Tomei um banho e coloquei a roupa imediatamente para lavar. Você não gosta que use roupa que foi em cemitério dentro de casa.
Pensar que ela não estava mais ali para brigar comigo por ter entrado com os sapatos que usei em um funeral dentro de casa me fez chorar mais uma vez. Eu não tinha mãe nem ela para me fazer seguir suas crenças sem cabimento.
Vesti a primeira roupa que vi, um short larguinho que gosto de usar para dormir e uma camisa com estampas de ursinhos. Peguei meu telefone e tinha 10 ligações perdidas do Marcus e duas do Hugo. Retornei, e o Marcus atendeu no primeiro toque.
**LIGAÇÃO ON**
– Onde está? – ele parecia irritado.
– Em casa. Você sumiu!
– Abra a porta!
**LIGAÇÃO OFF**
Fui até a porta, abri, e lá estava ele, saindo de um Jeep Commander preto. Mais uma vez me vi paralisada observando ele se aproximar. Ele era grande, ombros largos, os cabelos brancos começando a aparecer davam um charme. Ele usava uma calça jeans escura e uma camisa polo azul-marinho. Era um homem realmente bonito, não do tipo que me atrai, mas não podia negar que ele era bonito.
– Desculpa, eu tive um problema. Larguei meu estado às pressas para estar aqui com você e tive uma emergência no trabalho que precisei resolver por telefone.
– O que é real, Marcus?
– Posso entrar? – O medo de receber um estranho sozinha em casa foi ignorado quando abri passagem e ele entrou. Fiz um gesto com a mão para que ele se sentasse e assim ele fez – Meu sentimento é real, Gabriela.
– Sua idade, qual é? – perguntei, séria.
– 35.
– Por que mentiu? Você me enganou, Marcus.
– Porque te achei madura para sua idade. Gostei de conversar com você, me apaixonei, droga – ele passou as mãos nos cabelos de forma frustrada – Não tinha intenção de te conhecer pessoalmente, era só para conversar mesmo. Eu sou ocupado e solitário. No entanto, quando o Aurélio me disse o estado real da sua vó, eu larguei tudo para estar com você.
Me sentei em sua frente. Ele largou tudo para ficar comigo, me ajudou quando eu precisei, sem falar que ele ainda era o meu Marcus. Ele fez carinho em meu rosto e colocou uma mecha solta atrás da minha orelha.
– Eu me sinto perdida – confessei – não sei o que vai ser de mim agora que estou sozinha.

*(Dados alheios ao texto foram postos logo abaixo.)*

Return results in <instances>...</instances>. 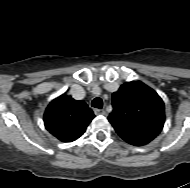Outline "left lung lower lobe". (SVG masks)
Here are the masks:
<instances>
[{"label": "left lung lower lobe", "mask_w": 190, "mask_h": 188, "mask_svg": "<svg viewBox=\"0 0 190 188\" xmlns=\"http://www.w3.org/2000/svg\"><path fill=\"white\" fill-rule=\"evenodd\" d=\"M114 129L123 140L135 146L146 145L155 138V136L153 135L136 133L123 128H114Z\"/></svg>", "instance_id": "left-lung-lower-lobe-1"}]
</instances>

– Não estará sozinha, minha Anjinha. Eu estou aqui por você. Amanhã preciso voltar para minha cidade.
– Você disse que eu não estaria mais sozinha e vai embora amanhã? – o desespero por ele partir me deixou apavorada.
Ele deu um sorriso para mim.
– Achei que você fosse me rejeitar. Você quer que eu fique?

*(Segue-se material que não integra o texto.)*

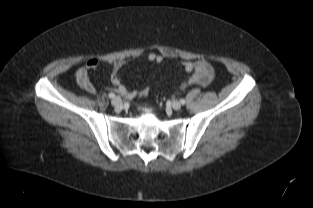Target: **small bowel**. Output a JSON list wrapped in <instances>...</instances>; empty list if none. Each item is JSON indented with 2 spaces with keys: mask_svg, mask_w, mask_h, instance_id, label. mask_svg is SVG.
<instances>
[{
  "mask_svg": "<svg viewBox=\"0 0 313 208\" xmlns=\"http://www.w3.org/2000/svg\"><path fill=\"white\" fill-rule=\"evenodd\" d=\"M147 58L150 62L155 63H161L163 61V57L156 53H149ZM124 63L125 62L123 60H117L113 62L111 82L115 91L127 99H132L137 95V92L134 90H128L122 84L121 77L119 75V70L122 68ZM182 65L184 70L190 73L187 84L206 85L213 77V68L207 61L203 59L196 61H185L182 63ZM98 66L99 61L96 58H91L87 60L85 65L79 68L75 74L77 85L89 94H94L96 92V89L90 80L89 72L97 69Z\"/></svg>",
  "mask_w": 313,
  "mask_h": 208,
  "instance_id": "small-bowel-1",
  "label": "small bowel"
}]
</instances>
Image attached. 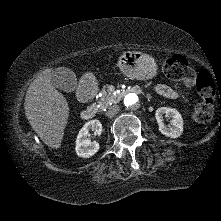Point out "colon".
I'll list each match as a JSON object with an SVG mask.
<instances>
[{
    "label": "colon",
    "instance_id": "obj_1",
    "mask_svg": "<svg viewBox=\"0 0 221 221\" xmlns=\"http://www.w3.org/2000/svg\"><path fill=\"white\" fill-rule=\"evenodd\" d=\"M163 73L169 79L180 81L186 87H194L199 92L201 101L192 112V118L199 123L208 122L214 113L216 87L211 75L201 70L194 72L186 58L180 55L167 59L162 66Z\"/></svg>",
    "mask_w": 221,
    "mask_h": 221
}]
</instances>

Eu queria ele ao meu lado. Não de forma romântica. No momento, ele era a única pessoa que eu tinha que demonstrava me amar, e eu precisava muito ser amada nesse momento.
– Marcus, você mentiu pra mim. Eu não vou negar que foi um choque e eu ainda me sinto perdida – ele suspirou e pegou minhas mãos que sumiram entre as suas – Mas, por favor, não me deixa sozinha.

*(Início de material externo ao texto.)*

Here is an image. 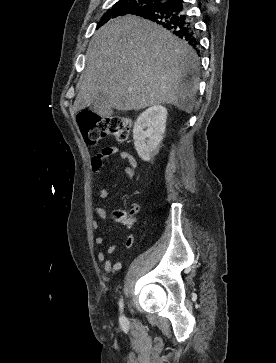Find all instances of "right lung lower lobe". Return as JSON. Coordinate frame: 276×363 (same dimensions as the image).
Returning a JSON list of instances; mask_svg holds the SVG:
<instances>
[{"label": "right lung lower lobe", "instance_id": "right-lung-lower-lobe-1", "mask_svg": "<svg viewBox=\"0 0 276 363\" xmlns=\"http://www.w3.org/2000/svg\"><path fill=\"white\" fill-rule=\"evenodd\" d=\"M135 15L160 24L198 50L199 40L182 0H158L154 6Z\"/></svg>", "mask_w": 276, "mask_h": 363}]
</instances>
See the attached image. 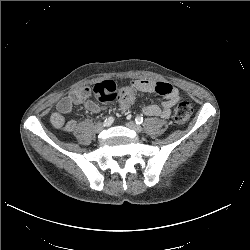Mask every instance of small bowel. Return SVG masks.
<instances>
[{
    "mask_svg": "<svg viewBox=\"0 0 250 250\" xmlns=\"http://www.w3.org/2000/svg\"><path fill=\"white\" fill-rule=\"evenodd\" d=\"M130 88L137 92H156L163 96L161 107L148 105L143 108L147 116L167 119L171 115V109L180 99L179 90L167 82L137 79L130 83ZM91 89L88 87L73 91L62 98L56 105V111L51 114L50 121L55 128L64 132H72L76 127V120H65L64 115L69 113L75 105L82 106L86 111L97 113L100 108L89 99Z\"/></svg>",
    "mask_w": 250,
    "mask_h": 250,
    "instance_id": "1",
    "label": "small bowel"
}]
</instances>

– Preciso resolver uns assuntos. Você pode vir comigo. Vai ser bom para você mudar o cenário, ficar uns dias... uns meses... quem sabe uma vida. – A sua voz me seduzia por algum motivo que eu desconhecia. Talvez por ele deixar claro que me queria pela forma como me olhava.
Faltavam apenas dois meses para eu me formar, e tenho certeza que vovó ficaria muito triste se eu não concluísse.
– Na próxima semana começam as provas. Não posso perder.
– Perdeu sua vó agora. Tenho certeza que a escola vai entender.
Para minha vó, pouca coisa era motivo para se faltar às aulas ou à missa, e eu não vou deixar de fazer o que ela achava certo para eu ter um bom futuro.